Using the listing below, extract each line that has the word "février" in it.

§ **The data**

————————

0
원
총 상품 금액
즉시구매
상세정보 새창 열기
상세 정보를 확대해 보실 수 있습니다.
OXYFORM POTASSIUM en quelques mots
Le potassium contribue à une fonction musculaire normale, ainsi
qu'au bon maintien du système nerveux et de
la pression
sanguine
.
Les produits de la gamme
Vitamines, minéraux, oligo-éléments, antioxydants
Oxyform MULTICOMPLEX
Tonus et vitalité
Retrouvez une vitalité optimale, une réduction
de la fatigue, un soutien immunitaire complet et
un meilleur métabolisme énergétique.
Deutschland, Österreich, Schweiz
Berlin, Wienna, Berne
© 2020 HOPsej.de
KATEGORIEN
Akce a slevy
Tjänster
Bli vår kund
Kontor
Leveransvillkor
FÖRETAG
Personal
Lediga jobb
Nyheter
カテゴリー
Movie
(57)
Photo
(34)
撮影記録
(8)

————————

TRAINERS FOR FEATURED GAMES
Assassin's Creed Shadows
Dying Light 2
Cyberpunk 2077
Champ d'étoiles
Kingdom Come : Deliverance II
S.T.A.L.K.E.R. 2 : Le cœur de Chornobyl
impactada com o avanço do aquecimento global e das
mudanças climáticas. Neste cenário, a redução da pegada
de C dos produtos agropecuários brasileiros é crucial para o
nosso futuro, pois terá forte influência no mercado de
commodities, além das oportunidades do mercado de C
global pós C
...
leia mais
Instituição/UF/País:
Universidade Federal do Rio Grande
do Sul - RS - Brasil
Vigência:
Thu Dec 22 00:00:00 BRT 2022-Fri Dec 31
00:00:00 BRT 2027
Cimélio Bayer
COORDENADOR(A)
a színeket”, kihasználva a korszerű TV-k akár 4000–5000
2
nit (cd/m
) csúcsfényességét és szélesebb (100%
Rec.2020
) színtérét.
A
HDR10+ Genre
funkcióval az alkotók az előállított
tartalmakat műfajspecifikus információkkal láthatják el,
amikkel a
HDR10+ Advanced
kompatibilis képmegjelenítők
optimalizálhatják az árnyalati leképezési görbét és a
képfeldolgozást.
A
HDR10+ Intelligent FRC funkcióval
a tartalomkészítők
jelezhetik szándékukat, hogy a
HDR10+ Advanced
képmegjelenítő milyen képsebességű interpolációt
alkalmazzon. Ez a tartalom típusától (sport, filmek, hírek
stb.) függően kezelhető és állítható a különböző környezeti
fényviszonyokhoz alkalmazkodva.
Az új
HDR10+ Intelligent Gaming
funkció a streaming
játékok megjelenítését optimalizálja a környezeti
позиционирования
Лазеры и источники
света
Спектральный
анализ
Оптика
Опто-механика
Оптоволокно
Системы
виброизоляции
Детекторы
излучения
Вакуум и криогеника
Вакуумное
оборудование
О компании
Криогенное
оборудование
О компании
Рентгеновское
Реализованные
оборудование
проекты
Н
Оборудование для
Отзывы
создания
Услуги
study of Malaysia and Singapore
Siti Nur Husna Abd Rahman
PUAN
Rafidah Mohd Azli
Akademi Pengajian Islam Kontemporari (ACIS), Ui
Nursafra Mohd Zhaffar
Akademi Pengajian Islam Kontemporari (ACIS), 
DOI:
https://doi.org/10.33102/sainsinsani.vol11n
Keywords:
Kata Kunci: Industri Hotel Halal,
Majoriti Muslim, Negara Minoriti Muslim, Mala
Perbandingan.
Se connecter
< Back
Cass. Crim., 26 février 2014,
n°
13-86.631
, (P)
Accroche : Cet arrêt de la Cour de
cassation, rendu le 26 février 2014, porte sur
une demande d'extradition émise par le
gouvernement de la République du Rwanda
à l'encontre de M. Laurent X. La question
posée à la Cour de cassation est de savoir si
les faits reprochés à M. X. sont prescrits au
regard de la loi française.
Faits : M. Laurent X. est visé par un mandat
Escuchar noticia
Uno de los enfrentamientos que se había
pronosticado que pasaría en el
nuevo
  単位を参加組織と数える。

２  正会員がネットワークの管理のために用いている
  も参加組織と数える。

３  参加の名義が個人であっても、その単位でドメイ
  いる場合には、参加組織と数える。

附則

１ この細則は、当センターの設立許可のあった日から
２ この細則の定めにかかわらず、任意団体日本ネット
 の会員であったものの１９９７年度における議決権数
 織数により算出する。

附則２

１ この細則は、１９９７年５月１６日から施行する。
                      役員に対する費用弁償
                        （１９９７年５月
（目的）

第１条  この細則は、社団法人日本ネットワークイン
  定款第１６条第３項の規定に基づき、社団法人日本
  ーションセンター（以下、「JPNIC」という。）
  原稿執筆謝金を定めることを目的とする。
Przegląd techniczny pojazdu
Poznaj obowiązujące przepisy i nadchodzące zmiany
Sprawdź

————————

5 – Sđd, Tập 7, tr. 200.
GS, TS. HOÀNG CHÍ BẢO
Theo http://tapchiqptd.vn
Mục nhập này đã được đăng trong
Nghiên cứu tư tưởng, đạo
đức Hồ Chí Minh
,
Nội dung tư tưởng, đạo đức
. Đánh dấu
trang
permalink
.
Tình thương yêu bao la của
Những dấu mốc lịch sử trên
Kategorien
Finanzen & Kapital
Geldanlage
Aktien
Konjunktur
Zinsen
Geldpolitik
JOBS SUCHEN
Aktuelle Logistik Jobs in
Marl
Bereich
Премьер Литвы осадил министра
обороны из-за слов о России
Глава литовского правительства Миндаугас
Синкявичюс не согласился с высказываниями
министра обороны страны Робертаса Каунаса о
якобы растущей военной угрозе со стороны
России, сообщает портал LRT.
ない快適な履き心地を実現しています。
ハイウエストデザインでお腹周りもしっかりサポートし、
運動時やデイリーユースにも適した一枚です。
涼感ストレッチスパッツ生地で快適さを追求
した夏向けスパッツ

————————

§ **Response to this task**
Cass. Crim., 26 février 2014,
cassation, rendu le 26 février 2014, porte sur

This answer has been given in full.